**Goal of the exercise**
The lines running from the one that contains "bilgilendirme yapıldı." to the end of the records below are what to reproduce, exactly and without pictures.

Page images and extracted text

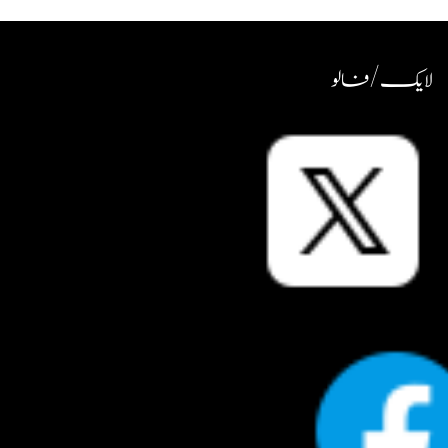
لایک / فالو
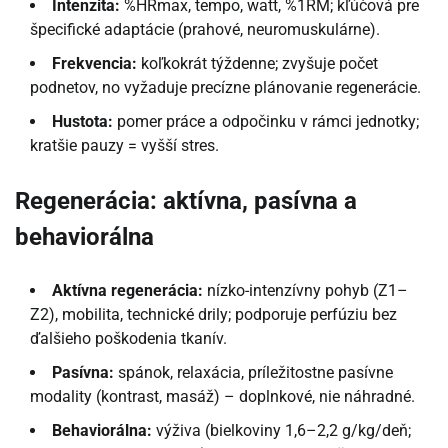
Intenzita:
%HRmax, tempo, watt, %1RM; kľúčová pre
špecifické adaptácie (prahové, neuromuskulárne).
Frekvencia:
koľkokrát týždenne; zvyšuje počet
podnetov, no vyžaduje precízne plánovanie regenerácie.
Hustota:
pomer práce a odpočinku v rámci jednotky;
kratšie pauzy = vyšší stres.
Regenerácia: aktívna, pasívna a
behaviorálna
Aktívna regenerácia:
nízko-intenzívny pohyb (Z1–
Z2), mobilita, technické drily; podporuje perfúziu bez
ďalšieho poškodenia tkanív.
Pasívna:
spánok, relaxácia, príležitostne pasívne
modality (kontrast, masáž) – doplnkové, nie náhradné.
Behaviorálna:
výživa (bielkoviny 1,6–2,2 g/kg/deň;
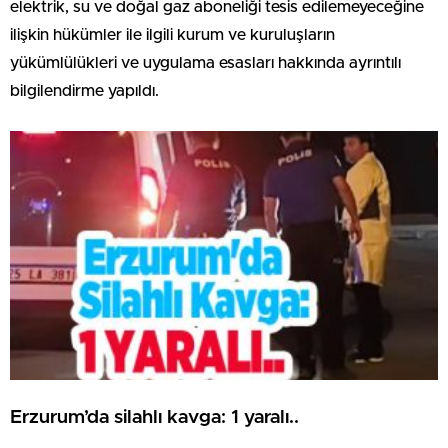
elektrik, su ve doğal gaz aboneliği tesis edilemeyeceğine
ilişkin hükümler ile ilgili kurum ve kuruluşların
yükümlülükleri ve uygulama esasları hakkında ayrıntılı
bilgilendirme yapıldı.
Erzurum’da silahlı kavga: 1 yaralı..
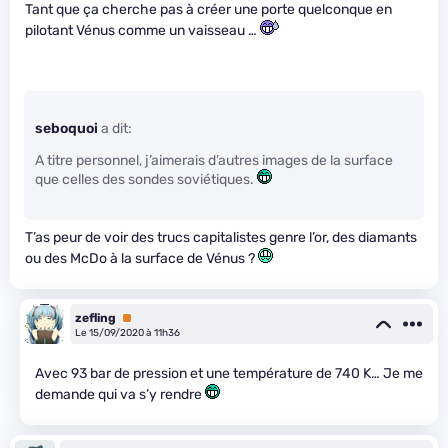
Tant que ça cherche pas à créer une porte quelconque en
pilotant Vénus comme un vaisseau …
seboquoi
a dit:
A titre personnel, j’aimerais d’autres images de la surface
que celles des sondes soviétiques.
T’as peur de voir des trucs capitalistes genre l’or, des diamants
ou des McDo à la surface de Vénus ?
zefling
Premium
Le 15/09/2020 à 11h36
Avec 93 bar de pression et une température de 740 K… Je me
demande qui va s’y rendre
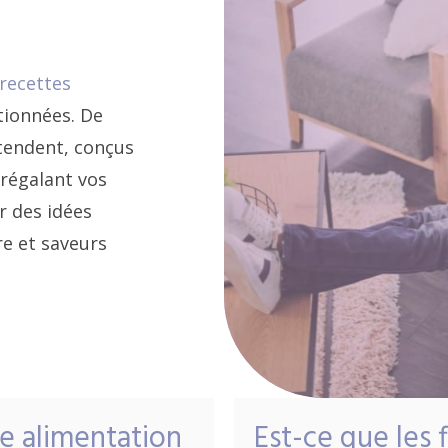
recettes
ionnées. De
ttendent, conçus
 régalant vos
r des idées
re et saveurs
ne alimentation
Est-ce que les 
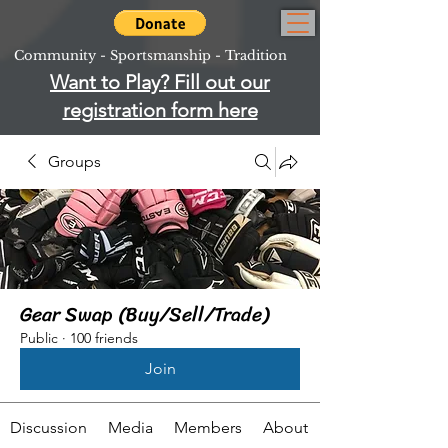
Community - Sportsmanship - Tradition
Want to Play? Fill out our
registration form here
Groups
Gear Swap (Buy/Sell/Trade)
Public
·
100 friends
Join
Discussion
Media
Members
About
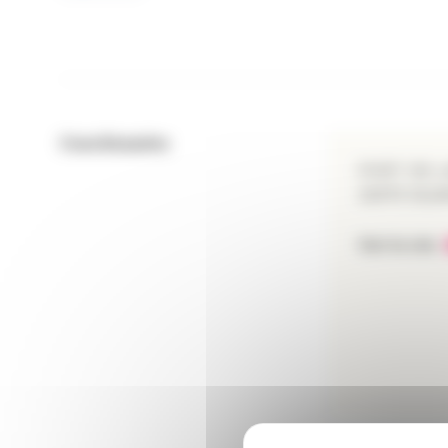
Coordonnées
PORT DE L
33470 GUJ
Voir le site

**Output**
bilgilendirme yapıldı.
Erzurum’da silahlı kavga: 1 yaralı..
Tant que ça cherche pas à créer une porte quelconque en
pilotant Vénus comme un vaisseau …
seboquoi
a dit:
A titre personnel, j’aimerais d’autres images de la surface
que celles des sondes soviétiques.
T’as peur de voir des trucs capitalistes genre l’or, des diamants
ou des McDo à la surface de Vénus ?
zefling
Premium
Le 15/09/2020 à 11h36
Avec 93 bar de pression et une température de 740 K… Je me
demande qui va s’y rendre
recettes
ionnées. De
ttendent, conçus
 régalant vos
r des idées
re et saveurs
ne alimentation
Est-ce que les 
Community - Sportsmanship - Tradition
Want to Play? Fill out our
registration form here
Groups
Gear Swap (Buy/Sell/Trade)
Public
·
100 friends
Join
Discussion
Media
Members
About
Coordonnées
PORT DE L
33470 GUJ
Voir le site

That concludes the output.